→ Task requirements: The first line of the entries and each line after it, through the one that contains "gefallen haben. Wir", are to be duplicated exactly; no picture belongs in the copy.

→ Records supplied:
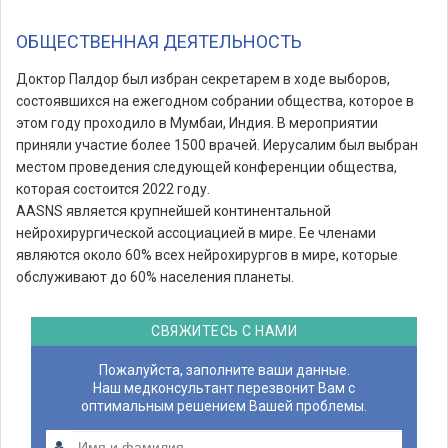
ОБЩЕСТВЕННАЯ ДЕЯТЕЛЬНОСТЬ
Доктор Палдор был избран секретарем в ходе выборов,
состоявшихся на ежегодном собрании общества, которое в
этом году проходило в Мумбаи, Индия. В мероприятии
приняли участие более 1500 врачей. Иерусалим был выбран
местом проведения следующей конференции общества,
которая состоится 2022 году.
AASNS является крупнейшей континентальной
нейрохирургической ассоциацией в мире. Ее членами
являются около 60% всех нейрохирургов в мире, которые
обслуживают до 60% населения планеты.
СВЯЖИТЕСЬ С НАМИ
Пожалуйста, заполните ваши данные.
Наш медконсультант перезвонит Вам с
оптимальным решением Вашей проблемы.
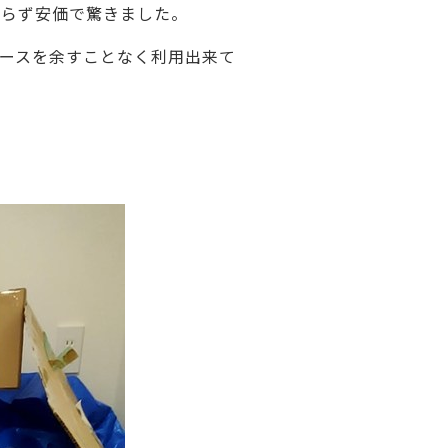
わらず安価で驚きました。
ご利用ガイド
よくあるご質問
ースを余すことなく利用出来て
カートシステムが動作しないお客様へ
パスワード再発行
FAX注文用紙
問合せ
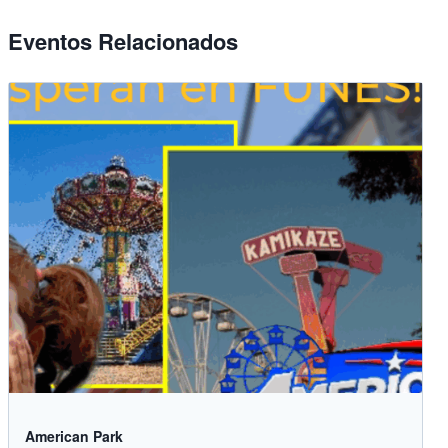
Eventos Relacionados
American Park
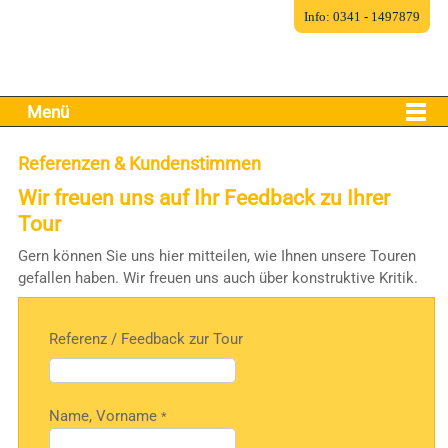
Info: 0341 - 1497879
Menü
Referenzen & Kundenstimmen
Wir freuen uns auf Ihr Feedback zu Ihrer
Tour
Gern können Sie uns hier mitteilen, wie Ihnen unsere Touren
gefallen haben. Wir freuen uns auch über konstruktive Kritik.
Referenz / Feedback zur Tour
Bitte
Name, Vorname
*
lasse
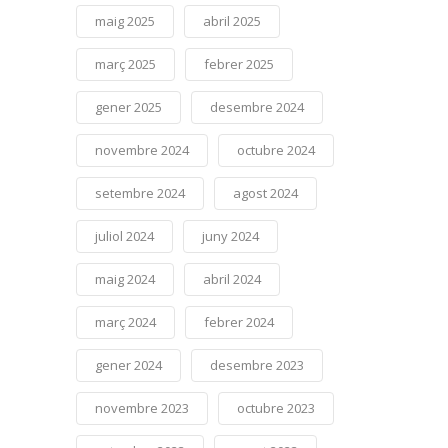
maig 2025
abril 2025
març 2025
febrer 2025
gener 2025
desembre 2024
novembre 2024
octubre 2024
setembre 2024
agost 2024
juliol 2024
juny 2024
maig 2024
abril 2024
març 2024
febrer 2024
gener 2024
desembre 2023
novembre 2023
octubre 2023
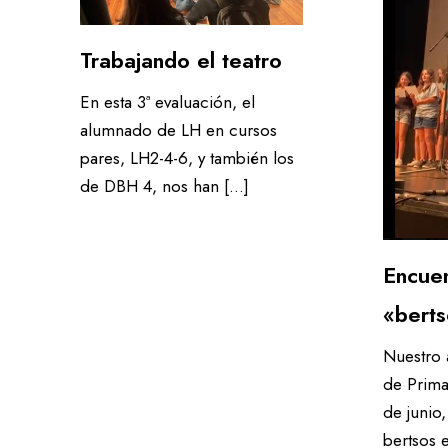
Sala de estudio / Servicio de custodia
Un colegio accesi
Trabajando el teatro
Equipo
En el comedor
En esta 3ª evaluación, el
Entorno seguro
Atención especia
alumnado de LH en cursos
pares, LH2-4-6, y también los
Sala de estudio / Servicio de custodia
de DBH 4, nos han […]
Equipo
Entorno seguro
Encue
«bert
Nuestro 
de Prima
de junio
bertsos 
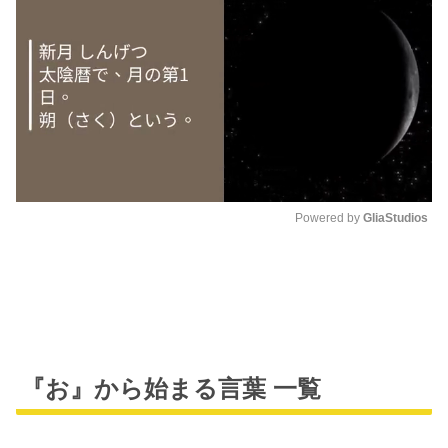
Powered by 
GliaStudios
M
u
t
e
『お』から始まる言葉 一覧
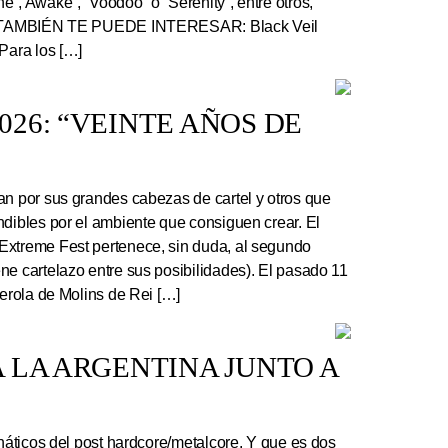
”, Awake”, “Voodoo” o “Serenity”, entre otros,
r. TAMBIÉN TE PUEDE INTERESAR: Black Veil
Para los […]
26: “VEINTE AÑOS DE
an por sus grandes cabezas de cartel y otros que
ndibles por el ambiente que consiguen crear. El
Extreme Fest pertenece, sin duda, al segundo
ne cartelazo entre sus posibilidades). El pasado 11
serola de Molins de Rei […]
 LA ARGENTINA JUNTO A
náticos del post hardcore/metalcore. Y que es dos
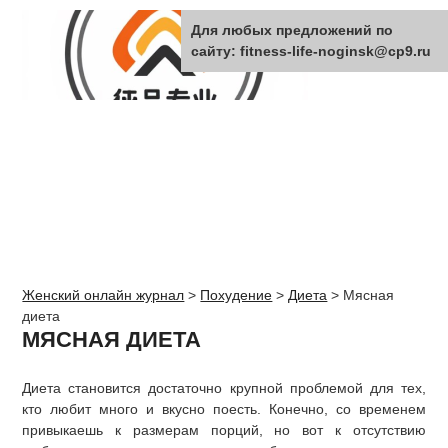
Для любых предложений по
сайту: fitness-life-noginsk@cp9.ru
Женский онлайн журнал
>
Похудение
>
Диета
>
Мясная
диета
МЯСНАЯ ДИЕТА
Диета становится достаточно крупной проблемой для тех,
кто любит много и вкусно поесть. Конечно, со временем
привыкаешь к размерам порций, но вот к отсутствию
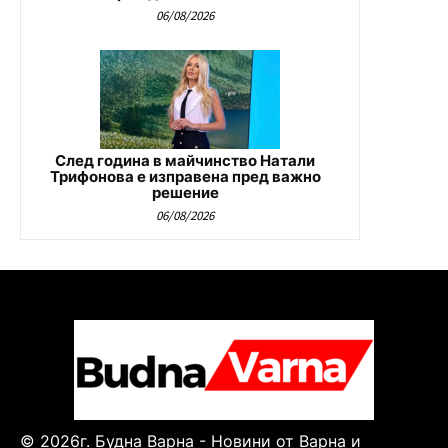
06/08/2026
След година в майчинство Натали
Трифонова е изправена пред важно
решение
06/08/2026
© 2026г. Будна Варна - Новини от Варна и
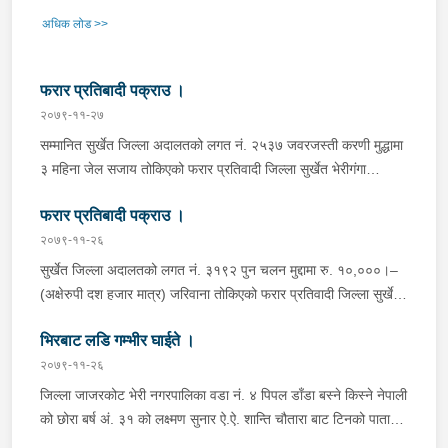
अधिक लोड >>
फरार प्रतिबादी पक्राउ ।
२०७९-११-२७
सम्मानित सुर्खेत जिल्ला अदालतको लगत नं. २५३७ जवरजस्ती करणी मुद्धामा
३ महिना जेल सजाय तोकिएको फरार प्रतिवादी जिल्ला सुर्खेत भेरीगंगा
नगरपालिका वडा नं. १ अमिलावारी बस्ने बर्ष १६ को सन्तोष रामजाली लाई
फरार प्रतिबादी पक्राउ ।
सादा पोसाकमा खटिएका प्रहरी टोलिले ऐ.ऐ. २ स्थित सप्तरीबाट नियन्त्रणमा
लिई फैसला कार्यान्वयनको लागि सम्मानित जिल्ला अदालत सुर्खेतमा बुझाईएको
२०७९-११-२६
।
सुर्खेत जिल्ला अदालतको लगत नं. ३१९२ पुन चलन मुद्दामा रु. १०,०००।–
(अक्षेरुपी दश हजार मात्र) जरिवाना तोकिएको फरार प्रतिवादी जिल्ला सुर्खेत
बराहताल गाँउपालिका वडा नं. ७ बस्ने वर्ष ६८ को ठग बहादुर विश्वकर्मालाई
भिरबाट लडि गम्भीर घाईते ।
यस चौकी बाट खटिएको प्रहरी टोलीले निजको घर बाट पक्राउ गरी फैसला
कार्यवन्यनको लागि सम्मानित सुर्खेत जिल्ला अदालत सुर्खेतमा बुझाएको ।
२०७९-११-२६
जिल्ला जाजरकोट भेरी नगरपालिका वडा नं. ४ पिपल डाँडा बस्ने किस्ने नेपाली
को छोरा बर्ष अं. ३१ को लक्ष्मण सुनार ऐ.ऐ. शान्ति चौतारा बाट टिनको पाता
बोकी आफ्नो घर तर्फ जादै गर्दा घर नजिकै बाटो बाट अं.२० मिटर तल खसेको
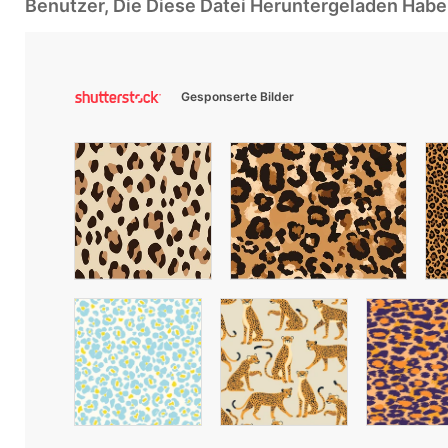
Benutzer, Die Diese Datei Heruntergeladen Ha
Gesponserte Bilder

→ Task output:
ОБЩЕСТВЕННАЯ ДЕЯТЕЛЬНОСТЬ
Доктор Палдор был избран секретарем в ходе выборов,
состоявшихся на ежегодном собрании общества, которое в
этом году проходило в Мумбаи, Индия. В мероприятии
приняли участие более 1500 врачей. Иерусалим был выбран
местом проведения следующей конференции общества,
которая состоится 2022 году.
AASNS является крупнейшей континентальной
нейрохирургической ассоциацией в мире. Ее членами
являются около 60% всех нейрохирургов в мире, которые
обслуживают до 60% населения планеты.
СВЯЖИТЕСЬ С НАМИ
Пожалуйста, заполните ваши данные.
Наш медконсультант перезвонит Вам с
оптимальным решением Вашей проблемы.
わらず安価で驚きました。
ご利用ガイド
よくあるご質問
ースを余すことなく利用出来て
カートシステムが動作しないお客様へ
パスワード再発行
FAX注文用紙
問合せ
Eventos Relacionados
American Park
Info: 0341 - 1497879
Menü
Referenzen & Kundenstimmen
Wir freuen uns auf Ihr Feedback zu Ihrer
Tour
Gern können Sie uns hier mitteilen, wie Ihnen unsere Touren
gefallen haben. Wir freuen uns auch über konstruktive Kritik.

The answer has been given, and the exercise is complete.